Below is a link to an interesting article from the National Park Traveler website.
Due to the increasing retirement of law enforcement National Park Rangers, the number of Rangers in the parks are declining quicker than positions can be filled. Budget restraints and sequester requirements are also contributing to this issue.
I remember in the early 2000's studies showing that the National Park Service was grossly under staffed in law enforcement. At that time there were just over 1,500 permanent law enforcement park rangers in the entire system. On the Blue Ridge Parkway a study revealed that a minimum of 50+ rangers were needed in this one park to be able to perform the job of protecting visitors and resources safely. I recall that the terms used were related to working safely not efficiently or effectively. At that time there were 32 positions within the park (2 being located at HQ) and the number has shrunk since then.
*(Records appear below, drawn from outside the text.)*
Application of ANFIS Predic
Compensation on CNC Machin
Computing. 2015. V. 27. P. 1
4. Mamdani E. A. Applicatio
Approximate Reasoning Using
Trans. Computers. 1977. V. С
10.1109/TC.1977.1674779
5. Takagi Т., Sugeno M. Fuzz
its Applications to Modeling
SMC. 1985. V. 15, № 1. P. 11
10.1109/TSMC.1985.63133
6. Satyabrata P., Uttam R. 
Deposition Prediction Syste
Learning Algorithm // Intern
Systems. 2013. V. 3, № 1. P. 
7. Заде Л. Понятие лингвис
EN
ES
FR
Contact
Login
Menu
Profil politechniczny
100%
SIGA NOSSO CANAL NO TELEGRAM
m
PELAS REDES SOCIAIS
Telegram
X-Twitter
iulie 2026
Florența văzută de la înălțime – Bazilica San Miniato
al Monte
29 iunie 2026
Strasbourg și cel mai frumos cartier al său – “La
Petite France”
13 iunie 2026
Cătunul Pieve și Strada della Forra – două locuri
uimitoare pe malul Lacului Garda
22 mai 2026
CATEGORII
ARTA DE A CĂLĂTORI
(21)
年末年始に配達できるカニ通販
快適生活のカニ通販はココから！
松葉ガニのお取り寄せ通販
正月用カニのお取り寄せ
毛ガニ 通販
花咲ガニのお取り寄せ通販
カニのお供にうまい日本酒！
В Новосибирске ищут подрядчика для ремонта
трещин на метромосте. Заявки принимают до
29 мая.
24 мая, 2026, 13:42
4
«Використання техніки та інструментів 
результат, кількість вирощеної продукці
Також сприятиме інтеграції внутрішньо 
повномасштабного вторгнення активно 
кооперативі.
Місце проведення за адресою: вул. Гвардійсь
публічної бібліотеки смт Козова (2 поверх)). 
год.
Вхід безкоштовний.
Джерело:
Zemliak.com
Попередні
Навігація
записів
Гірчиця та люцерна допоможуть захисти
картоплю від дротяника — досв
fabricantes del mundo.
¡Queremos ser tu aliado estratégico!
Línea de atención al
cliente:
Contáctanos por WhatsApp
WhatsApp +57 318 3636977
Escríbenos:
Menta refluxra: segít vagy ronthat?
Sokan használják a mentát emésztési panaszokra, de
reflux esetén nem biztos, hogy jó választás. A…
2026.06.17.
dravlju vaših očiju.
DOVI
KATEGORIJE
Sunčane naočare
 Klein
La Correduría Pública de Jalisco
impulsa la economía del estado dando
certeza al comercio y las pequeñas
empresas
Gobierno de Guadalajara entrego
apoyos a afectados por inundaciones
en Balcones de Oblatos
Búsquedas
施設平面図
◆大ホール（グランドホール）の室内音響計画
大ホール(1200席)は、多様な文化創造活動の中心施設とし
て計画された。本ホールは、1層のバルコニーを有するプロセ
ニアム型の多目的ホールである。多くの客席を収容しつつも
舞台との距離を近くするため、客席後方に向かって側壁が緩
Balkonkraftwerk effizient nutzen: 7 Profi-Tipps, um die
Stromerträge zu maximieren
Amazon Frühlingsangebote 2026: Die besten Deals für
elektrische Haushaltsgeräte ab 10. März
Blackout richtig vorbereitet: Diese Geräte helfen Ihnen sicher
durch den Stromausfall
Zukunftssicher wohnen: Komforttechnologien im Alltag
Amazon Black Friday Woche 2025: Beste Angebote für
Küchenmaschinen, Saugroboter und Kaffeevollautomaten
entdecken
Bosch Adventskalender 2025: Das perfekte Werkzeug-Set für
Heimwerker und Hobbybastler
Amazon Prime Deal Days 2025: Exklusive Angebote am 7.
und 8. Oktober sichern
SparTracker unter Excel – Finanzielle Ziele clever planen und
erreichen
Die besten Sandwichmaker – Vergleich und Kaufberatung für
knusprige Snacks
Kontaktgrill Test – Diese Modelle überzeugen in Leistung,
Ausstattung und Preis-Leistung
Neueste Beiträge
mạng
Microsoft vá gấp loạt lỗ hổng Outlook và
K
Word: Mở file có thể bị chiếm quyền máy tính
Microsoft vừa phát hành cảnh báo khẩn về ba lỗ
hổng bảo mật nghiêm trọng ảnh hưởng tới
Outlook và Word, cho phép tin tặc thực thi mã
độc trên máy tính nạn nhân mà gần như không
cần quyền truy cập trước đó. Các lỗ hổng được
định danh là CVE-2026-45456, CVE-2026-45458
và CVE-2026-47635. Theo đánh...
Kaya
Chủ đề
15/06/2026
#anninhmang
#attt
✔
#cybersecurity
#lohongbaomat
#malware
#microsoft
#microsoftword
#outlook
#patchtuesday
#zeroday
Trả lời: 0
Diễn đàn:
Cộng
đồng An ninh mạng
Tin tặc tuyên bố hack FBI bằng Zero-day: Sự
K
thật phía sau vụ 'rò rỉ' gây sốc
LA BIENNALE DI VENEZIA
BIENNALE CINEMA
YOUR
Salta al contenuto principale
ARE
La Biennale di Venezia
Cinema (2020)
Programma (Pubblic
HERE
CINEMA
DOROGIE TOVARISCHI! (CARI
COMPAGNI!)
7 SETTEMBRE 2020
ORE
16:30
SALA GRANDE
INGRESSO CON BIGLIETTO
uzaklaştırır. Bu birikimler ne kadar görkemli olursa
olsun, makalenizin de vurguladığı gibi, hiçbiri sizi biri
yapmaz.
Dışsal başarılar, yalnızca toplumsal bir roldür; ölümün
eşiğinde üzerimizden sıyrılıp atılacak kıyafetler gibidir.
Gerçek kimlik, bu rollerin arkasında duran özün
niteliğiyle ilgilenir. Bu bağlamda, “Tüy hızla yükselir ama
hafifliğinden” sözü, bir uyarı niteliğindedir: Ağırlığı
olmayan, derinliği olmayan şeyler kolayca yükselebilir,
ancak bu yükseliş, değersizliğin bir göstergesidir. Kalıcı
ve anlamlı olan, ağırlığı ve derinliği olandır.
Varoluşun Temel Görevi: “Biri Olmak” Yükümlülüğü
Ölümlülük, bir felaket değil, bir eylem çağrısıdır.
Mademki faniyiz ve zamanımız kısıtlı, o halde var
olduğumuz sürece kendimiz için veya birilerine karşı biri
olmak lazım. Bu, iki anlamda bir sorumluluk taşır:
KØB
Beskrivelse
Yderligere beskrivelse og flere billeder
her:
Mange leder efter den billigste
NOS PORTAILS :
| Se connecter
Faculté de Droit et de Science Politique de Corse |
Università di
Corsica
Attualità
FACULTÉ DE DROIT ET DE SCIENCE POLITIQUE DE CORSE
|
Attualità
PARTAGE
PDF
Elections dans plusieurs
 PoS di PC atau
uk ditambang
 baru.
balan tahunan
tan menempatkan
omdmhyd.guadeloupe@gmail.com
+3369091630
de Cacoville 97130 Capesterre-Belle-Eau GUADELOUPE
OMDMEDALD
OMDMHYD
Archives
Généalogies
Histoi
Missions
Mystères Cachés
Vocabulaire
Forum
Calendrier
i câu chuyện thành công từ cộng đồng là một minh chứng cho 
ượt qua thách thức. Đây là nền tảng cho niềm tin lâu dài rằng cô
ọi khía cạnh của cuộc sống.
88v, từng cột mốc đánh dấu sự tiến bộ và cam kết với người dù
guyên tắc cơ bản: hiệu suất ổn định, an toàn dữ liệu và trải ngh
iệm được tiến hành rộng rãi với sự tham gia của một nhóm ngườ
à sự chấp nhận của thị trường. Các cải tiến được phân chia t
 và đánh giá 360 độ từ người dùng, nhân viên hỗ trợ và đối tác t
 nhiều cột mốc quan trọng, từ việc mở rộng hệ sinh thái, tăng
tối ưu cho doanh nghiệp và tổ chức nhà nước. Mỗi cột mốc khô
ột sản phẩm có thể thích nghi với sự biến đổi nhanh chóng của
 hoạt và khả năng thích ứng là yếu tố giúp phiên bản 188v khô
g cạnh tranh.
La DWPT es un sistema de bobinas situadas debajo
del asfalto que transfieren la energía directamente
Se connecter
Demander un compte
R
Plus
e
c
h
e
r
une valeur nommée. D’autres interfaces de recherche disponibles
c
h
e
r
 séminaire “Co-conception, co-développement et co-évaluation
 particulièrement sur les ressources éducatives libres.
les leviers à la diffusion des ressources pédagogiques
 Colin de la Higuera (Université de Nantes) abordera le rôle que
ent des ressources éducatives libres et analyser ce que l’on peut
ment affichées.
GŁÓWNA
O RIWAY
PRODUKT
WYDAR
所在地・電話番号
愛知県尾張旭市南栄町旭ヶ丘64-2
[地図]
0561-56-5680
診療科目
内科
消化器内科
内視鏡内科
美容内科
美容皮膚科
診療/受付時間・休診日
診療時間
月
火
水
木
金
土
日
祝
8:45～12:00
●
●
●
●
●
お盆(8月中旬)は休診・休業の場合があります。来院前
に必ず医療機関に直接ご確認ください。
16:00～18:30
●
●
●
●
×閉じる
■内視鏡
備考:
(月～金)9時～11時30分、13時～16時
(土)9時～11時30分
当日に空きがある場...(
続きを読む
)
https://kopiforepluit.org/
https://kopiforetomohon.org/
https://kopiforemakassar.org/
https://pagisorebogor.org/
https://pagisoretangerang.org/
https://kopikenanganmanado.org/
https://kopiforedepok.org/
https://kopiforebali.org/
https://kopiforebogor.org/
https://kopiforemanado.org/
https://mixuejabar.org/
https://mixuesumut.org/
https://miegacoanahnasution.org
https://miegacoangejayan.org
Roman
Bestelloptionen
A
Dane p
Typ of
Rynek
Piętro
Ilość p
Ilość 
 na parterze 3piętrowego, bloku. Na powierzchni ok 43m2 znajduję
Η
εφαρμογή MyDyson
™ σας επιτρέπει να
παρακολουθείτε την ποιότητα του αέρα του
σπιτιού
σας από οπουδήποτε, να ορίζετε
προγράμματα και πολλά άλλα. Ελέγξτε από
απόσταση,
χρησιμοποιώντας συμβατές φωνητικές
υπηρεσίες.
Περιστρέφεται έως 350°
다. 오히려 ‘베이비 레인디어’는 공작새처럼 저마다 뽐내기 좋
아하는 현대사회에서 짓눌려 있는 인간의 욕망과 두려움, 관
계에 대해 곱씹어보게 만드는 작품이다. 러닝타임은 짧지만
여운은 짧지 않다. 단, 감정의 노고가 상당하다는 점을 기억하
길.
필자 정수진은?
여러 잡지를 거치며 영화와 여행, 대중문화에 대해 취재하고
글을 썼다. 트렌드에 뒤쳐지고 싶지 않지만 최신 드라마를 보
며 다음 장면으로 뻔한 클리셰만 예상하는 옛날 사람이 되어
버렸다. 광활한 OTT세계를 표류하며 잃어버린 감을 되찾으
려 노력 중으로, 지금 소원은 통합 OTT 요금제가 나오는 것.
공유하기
For some time managers were concerned with the issue of protection and staffing within our parks. The attacks of 9/11 and the fact that areas under National Park Service responsibility were considered potential terrorist targets resulted in a policy to fill any vacant law enforcement position as soon as possible. These jobs were not to be lapsed to save funding. With the advent of sequestered budgets and continuing resolutions year after year, managers have had no choice but to leave vacated positions unfilled for extended periods or in some instances abolished completely.
The possible future silver lining to this cloud is that the situation may lead to opportunities for those looking to join the Park Ranger ranks in the near future. New budgets are including additional funding to hire seasonal law enforcement rangers in the parks next season.
I would hope that planning will also include filling of current vacant permanent positions and funding for additional park rangers in the higher use and incident areas of the country. Although seasonal park rangers are essential in many parks, permanent positions result in higher and consistent levels of training and experienced personnel to handle the complexities of protecting our parks in the 21st century.